このようなロケーション重視の作劇法に絡み、もうひとつ興味深い話を聞いた。とあるアパートを舞台に選んで取材に行き、上記のような手順を踏んでようやくスタッフに回された図面(写真をコマ状に配置したもの)を基(もと)にアシスタントが絵に起こしていったのだが、その際にタンスか食器棚の上に押し込んであった中途半端な箱のようなものを省略してしまったらしい。石井は即座に注意して訂正を命じたとのこと。そういう用途不明なものがそこにあってこそ生活感が充溢して来るのであるから手を抜いてはいけない、との理由であった。

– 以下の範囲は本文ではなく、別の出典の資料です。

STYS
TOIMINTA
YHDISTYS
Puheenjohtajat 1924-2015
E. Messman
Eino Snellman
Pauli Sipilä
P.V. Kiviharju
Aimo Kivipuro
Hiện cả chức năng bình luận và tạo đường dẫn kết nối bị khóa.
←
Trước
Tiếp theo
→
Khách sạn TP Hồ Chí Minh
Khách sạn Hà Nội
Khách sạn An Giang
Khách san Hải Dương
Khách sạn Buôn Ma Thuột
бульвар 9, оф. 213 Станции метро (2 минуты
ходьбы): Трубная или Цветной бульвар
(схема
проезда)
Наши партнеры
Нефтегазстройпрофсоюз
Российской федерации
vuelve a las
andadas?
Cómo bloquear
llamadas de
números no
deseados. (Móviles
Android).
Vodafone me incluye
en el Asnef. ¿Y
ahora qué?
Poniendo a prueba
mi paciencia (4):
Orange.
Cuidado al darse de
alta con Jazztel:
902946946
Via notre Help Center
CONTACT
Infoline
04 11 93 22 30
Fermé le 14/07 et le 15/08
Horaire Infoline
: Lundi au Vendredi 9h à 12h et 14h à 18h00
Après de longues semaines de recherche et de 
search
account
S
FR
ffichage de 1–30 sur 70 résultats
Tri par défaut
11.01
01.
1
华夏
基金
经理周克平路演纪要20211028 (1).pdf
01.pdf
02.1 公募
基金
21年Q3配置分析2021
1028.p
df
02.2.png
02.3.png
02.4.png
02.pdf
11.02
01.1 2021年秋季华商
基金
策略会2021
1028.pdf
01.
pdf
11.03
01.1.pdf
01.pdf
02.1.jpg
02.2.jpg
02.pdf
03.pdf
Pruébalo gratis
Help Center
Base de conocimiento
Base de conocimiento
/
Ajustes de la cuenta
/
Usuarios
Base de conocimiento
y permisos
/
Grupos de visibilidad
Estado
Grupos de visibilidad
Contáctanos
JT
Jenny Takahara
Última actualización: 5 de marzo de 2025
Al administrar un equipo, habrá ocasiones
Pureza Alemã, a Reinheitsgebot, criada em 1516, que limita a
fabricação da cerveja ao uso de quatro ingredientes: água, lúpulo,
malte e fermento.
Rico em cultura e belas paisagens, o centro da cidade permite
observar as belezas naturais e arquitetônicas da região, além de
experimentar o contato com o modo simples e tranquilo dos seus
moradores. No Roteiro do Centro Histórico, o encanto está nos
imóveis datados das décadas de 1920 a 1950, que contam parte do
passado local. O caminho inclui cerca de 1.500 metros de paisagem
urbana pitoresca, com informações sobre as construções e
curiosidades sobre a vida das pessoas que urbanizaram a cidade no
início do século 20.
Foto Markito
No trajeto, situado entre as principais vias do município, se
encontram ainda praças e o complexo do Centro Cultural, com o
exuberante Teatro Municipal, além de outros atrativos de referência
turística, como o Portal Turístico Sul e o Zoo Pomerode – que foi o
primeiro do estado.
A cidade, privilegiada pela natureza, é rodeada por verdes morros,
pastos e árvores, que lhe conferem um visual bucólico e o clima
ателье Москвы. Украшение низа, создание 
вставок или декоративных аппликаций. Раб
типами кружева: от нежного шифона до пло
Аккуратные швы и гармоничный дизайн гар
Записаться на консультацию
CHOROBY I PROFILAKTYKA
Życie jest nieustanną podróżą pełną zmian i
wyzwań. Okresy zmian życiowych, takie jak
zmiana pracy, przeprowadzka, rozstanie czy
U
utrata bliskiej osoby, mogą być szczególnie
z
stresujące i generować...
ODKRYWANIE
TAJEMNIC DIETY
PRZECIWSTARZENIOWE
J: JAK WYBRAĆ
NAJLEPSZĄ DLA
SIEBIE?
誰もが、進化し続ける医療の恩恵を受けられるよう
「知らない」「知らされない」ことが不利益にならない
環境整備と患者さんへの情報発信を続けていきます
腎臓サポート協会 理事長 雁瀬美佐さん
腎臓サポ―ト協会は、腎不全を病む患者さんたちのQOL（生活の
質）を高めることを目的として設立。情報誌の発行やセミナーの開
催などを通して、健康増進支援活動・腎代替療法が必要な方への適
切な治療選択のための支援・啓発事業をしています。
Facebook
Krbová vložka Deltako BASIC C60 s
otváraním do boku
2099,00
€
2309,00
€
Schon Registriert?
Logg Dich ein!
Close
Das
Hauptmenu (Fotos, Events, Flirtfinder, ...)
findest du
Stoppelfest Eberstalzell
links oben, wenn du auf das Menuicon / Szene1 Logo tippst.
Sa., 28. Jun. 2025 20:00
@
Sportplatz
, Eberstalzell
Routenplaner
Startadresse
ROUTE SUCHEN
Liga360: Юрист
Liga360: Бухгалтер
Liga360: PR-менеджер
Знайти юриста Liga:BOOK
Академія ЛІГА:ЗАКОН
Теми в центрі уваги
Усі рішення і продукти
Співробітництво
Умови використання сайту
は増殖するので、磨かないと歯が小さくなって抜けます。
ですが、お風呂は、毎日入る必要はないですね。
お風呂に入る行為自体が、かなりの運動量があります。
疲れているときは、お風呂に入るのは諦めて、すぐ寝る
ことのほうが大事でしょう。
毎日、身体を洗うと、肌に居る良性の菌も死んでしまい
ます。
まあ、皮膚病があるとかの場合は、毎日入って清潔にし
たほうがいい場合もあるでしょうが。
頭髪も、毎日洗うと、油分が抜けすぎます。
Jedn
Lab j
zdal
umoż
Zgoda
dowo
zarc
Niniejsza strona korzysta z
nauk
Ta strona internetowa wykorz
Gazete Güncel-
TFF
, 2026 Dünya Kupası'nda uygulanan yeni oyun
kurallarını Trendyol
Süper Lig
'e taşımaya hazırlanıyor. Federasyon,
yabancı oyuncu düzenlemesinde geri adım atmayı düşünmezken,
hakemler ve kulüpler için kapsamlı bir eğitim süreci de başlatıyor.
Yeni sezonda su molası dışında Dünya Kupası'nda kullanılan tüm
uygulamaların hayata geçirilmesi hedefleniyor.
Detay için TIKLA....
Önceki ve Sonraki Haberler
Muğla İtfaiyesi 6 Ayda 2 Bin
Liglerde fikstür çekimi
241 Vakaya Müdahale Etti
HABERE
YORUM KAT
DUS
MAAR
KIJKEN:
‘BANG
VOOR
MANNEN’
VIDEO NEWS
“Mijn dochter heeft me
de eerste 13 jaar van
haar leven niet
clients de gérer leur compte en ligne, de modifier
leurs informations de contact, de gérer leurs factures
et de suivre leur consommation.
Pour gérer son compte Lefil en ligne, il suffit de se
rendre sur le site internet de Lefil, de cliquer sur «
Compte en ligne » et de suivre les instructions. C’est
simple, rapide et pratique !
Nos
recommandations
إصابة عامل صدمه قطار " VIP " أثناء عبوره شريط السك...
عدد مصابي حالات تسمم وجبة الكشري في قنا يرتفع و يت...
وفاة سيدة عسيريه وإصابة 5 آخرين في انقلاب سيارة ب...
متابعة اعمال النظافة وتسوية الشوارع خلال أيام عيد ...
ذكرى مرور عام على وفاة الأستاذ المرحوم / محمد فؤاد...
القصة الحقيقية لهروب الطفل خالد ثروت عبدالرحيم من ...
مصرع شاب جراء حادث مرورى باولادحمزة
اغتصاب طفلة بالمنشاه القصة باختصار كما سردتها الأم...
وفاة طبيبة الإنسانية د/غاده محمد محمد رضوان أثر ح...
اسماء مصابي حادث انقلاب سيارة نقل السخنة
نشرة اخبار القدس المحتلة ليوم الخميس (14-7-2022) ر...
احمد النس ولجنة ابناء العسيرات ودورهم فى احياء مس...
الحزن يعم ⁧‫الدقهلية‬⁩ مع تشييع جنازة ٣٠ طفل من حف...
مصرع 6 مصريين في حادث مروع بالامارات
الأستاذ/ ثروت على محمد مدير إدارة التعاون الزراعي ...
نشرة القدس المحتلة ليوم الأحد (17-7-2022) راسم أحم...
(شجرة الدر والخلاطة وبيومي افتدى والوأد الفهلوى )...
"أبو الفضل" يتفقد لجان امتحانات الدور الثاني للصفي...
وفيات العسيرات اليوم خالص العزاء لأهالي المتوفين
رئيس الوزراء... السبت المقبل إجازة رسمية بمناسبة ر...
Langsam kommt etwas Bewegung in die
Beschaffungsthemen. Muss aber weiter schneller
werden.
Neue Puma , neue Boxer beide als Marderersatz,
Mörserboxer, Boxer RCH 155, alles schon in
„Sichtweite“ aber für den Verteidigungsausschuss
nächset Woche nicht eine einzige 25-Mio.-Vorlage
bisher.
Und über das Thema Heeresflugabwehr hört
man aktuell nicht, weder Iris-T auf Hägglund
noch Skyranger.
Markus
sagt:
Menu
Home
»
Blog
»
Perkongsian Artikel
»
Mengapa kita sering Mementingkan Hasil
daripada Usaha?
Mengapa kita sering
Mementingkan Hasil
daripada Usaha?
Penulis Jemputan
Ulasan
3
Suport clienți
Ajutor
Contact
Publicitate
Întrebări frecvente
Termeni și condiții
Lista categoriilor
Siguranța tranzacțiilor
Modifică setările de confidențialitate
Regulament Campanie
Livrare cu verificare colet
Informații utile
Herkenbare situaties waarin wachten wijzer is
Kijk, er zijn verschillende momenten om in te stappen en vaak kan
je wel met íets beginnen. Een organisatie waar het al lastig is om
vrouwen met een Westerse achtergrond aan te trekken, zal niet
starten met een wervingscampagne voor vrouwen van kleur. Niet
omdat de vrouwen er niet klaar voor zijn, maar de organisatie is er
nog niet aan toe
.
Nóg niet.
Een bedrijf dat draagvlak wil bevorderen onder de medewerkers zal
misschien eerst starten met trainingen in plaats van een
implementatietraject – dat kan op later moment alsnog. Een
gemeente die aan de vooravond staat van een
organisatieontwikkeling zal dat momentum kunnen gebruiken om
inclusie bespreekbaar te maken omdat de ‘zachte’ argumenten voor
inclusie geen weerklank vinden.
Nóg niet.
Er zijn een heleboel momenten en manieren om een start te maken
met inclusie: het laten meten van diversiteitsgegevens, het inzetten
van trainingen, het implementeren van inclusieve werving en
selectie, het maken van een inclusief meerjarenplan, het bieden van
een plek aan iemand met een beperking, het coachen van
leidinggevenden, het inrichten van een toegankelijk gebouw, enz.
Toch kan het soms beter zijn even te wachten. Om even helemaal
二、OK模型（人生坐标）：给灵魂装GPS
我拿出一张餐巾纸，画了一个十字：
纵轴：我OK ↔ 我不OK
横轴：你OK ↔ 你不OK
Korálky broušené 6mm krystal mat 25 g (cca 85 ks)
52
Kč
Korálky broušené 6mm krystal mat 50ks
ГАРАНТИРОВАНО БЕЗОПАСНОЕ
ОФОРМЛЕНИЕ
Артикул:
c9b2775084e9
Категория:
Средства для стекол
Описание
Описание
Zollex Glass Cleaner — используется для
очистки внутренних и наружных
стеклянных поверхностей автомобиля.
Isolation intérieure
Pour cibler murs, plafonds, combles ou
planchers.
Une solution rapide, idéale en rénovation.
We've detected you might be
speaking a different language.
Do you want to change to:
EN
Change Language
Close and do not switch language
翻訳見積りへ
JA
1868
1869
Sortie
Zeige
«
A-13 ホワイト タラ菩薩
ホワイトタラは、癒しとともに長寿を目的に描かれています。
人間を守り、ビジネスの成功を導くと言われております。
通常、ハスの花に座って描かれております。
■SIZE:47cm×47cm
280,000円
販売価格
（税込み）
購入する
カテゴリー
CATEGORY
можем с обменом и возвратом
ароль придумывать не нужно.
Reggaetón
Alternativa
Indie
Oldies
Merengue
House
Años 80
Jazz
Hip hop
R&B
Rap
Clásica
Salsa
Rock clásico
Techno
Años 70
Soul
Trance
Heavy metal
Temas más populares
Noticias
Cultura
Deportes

箱は前日押し込まれて本来はそこに無かったものかもしれず、その逆に冬物のセーターが入っていたりして今日にもそこから下ろされて中身が取り出され、そのままグシャグシャに折り曲げられて捨てられたかもしれない。そう思えば箱のひとつやふたつは有っても無くても同じ理屈なのだが、石井は頑として譲らなかったそうである。省略するな、全部が必要であると。
『ヌードの夜』(1993)の名美の部屋や『人が人を愛することのどうしようもなさ』(2007)の主人公夫婦の寝室を染めていた小道具の数々を思い起こすまでもなく、石井映画においてはインテリアや装飾品がきらめくような生命を宿して自己主張し、画面の隅からこちら側にそっと囁いて来るのだが、その力の源流というのは背景徹底重視の石井の劇画作法に起因していたのではなかったか。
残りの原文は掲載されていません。